Initial acceleration of a particle moving in a straight line is a.

Initial velocity is zero.

We know that,

The rate of change of acceleration is directly proportional to the acceleration.

$\dfrac{da}{dt}\propto a$

$\dfrac{da}{a}=kdt$....(I)

We need to calculate the terminal velocity of the particle

Using equation (I)

$\dfrac{da}{a}=-kdt$

Negative sign shows the decrease of acceleration with time.
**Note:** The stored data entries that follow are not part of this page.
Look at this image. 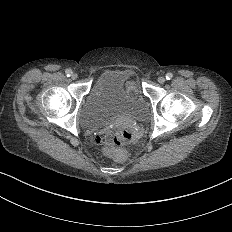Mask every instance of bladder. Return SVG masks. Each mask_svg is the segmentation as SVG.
Segmentation results:
<instances>
[{
  "mask_svg": "<svg viewBox=\"0 0 232 232\" xmlns=\"http://www.w3.org/2000/svg\"><path fill=\"white\" fill-rule=\"evenodd\" d=\"M130 70H106L96 79L80 111L79 122L87 130H97L122 119L145 121L149 107L141 95H131L126 84Z\"/></svg>",
  "mask_w": 232,
  "mask_h": 232,
  "instance_id": "bladder-1",
  "label": "bladder"
}]
</instances>
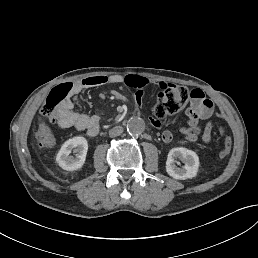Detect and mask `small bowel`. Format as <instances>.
<instances>
[{"mask_svg":"<svg viewBox=\"0 0 258 258\" xmlns=\"http://www.w3.org/2000/svg\"><path fill=\"white\" fill-rule=\"evenodd\" d=\"M152 80L139 76L111 74V75H97L84 78L75 83V94L87 88L102 87L109 84H125L128 87L136 89V102L138 106L142 105L143 90L152 84ZM167 83L160 82L158 86L160 89L164 88ZM213 112V103L205 97L200 89H193L190 92V102L186 108L187 123L185 127L181 128L182 134L188 142L194 143L198 140L201 134V127L199 120L207 119ZM57 124L61 128L73 127L79 131H86L89 135L94 136L99 131V117L97 115H87L78 113L73 110L71 101H68L64 106L58 109ZM152 124L156 127L161 125L159 120L150 118ZM212 124L208 122L201 134V139L204 143L208 144L211 141ZM39 147L43 150L51 149L55 144V138L48 127L41 124L37 133ZM173 135L170 131L166 130L162 134L164 143H170Z\"/></svg>","mask_w":258,"mask_h":258,"instance_id":"1","label":"small bowel"}]
</instances>
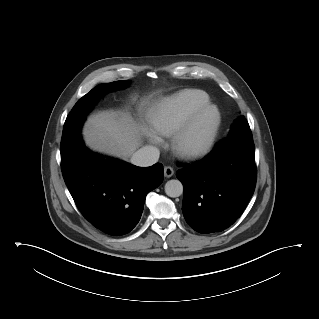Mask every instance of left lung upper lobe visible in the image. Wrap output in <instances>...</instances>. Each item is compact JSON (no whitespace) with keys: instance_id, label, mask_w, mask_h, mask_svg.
<instances>
[{"instance_id":"1","label":"left lung upper lobe","mask_w":319,"mask_h":319,"mask_svg":"<svg viewBox=\"0 0 319 319\" xmlns=\"http://www.w3.org/2000/svg\"><path fill=\"white\" fill-rule=\"evenodd\" d=\"M232 138H240L253 141L249 124L247 120L244 118V116H240L235 120V122L231 126V131L228 137L224 140Z\"/></svg>"}]
</instances>
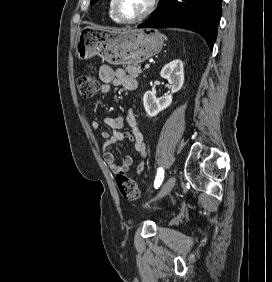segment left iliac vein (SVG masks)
Listing matches in <instances>:
<instances>
[{"label":"left iliac vein","instance_id":"1","mask_svg":"<svg viewBox=\"0 0 272 282\" xmlns=\"http://www.w3.org/2000/svg\"><path fill=\"white\" fill-rule=\"evenodd\" d=\"M176 183V178L175 176H171L162 186L161 190L159 191V193L157 194V196L155 197L154 200H158L162 197H164L165 195H167L175 186Z\"/></svg>","mask_w":272,"mask_h":282}]
</instances>
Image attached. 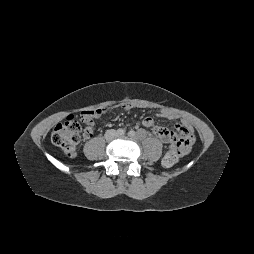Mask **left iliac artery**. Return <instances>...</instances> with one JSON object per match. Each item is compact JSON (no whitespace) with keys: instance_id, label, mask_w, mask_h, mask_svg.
<instances>
[{"instance_id":"44dca946","label":"left iliac artery","mask_w":254,"mask_h":254,"mask_svg":"<svg viewBox=\"0 0 254 254\" xmlns=\"http://www.w3.org/2000/svg\"><path fill=\"white\" fill-rule=\"evenodd\" d=\"M128 134H129V136H131V137H135V136H136V132L133 131V130L129 131Z\"/></svg>"}]
</instances>
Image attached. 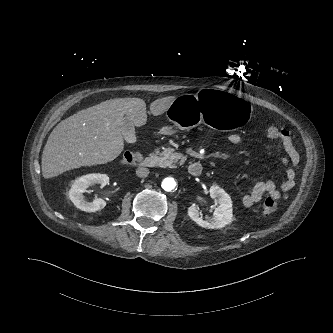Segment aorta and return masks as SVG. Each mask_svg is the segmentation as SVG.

Where, k = proportional constant

$\int_{a_{0}}^{a}{\dfrac{da}{a}}=-\int_{0}^{t}{kdt}$

$\ln\dfrac{a}{a_{0}}=-kt$

$a=a_{0}e^{-kt}$.....(II)

The terminal velocity is

$v(t)=\int_{0}^{t}{adt}$

Put the value into the formula

$v(t)=\int_{0}^{t}{a_{0}e^{-kt} dt}$

$v(t)=-\dfrac{a_{0}}{k}({e^{-kt}})_{0}^{t}$

$v(t)=-\dfrac{a_{0}}{k}(e^{-kt}=e^{0})$

$v(t)=-\dfrac{a_{0}}{k}(\dfrac{1}{e^{kt}}-1)$

The terminal velocity at t= ∞

$v(t)=-\dfrac{a_{0}}{k}$......(III)

We use $t=t_{0}$ and $a=\dfrac{a_{0}}{2}$

Put the value in equation (I)

$\dfrac{a_{0}}{2}=a_{0}e^{-kt_{0}}$

$2=e^{-kt_{0}}$

$k=\dfrac{ln 2}{t_{0}}$

Put the value int equation (III)

$v(t)=--\dfrac{a_{0}t_{0}}{\ln2}$

Hence,The terminal velocity of the particle is $-\dfrac{a_{0}t_{0}}{\ln2}$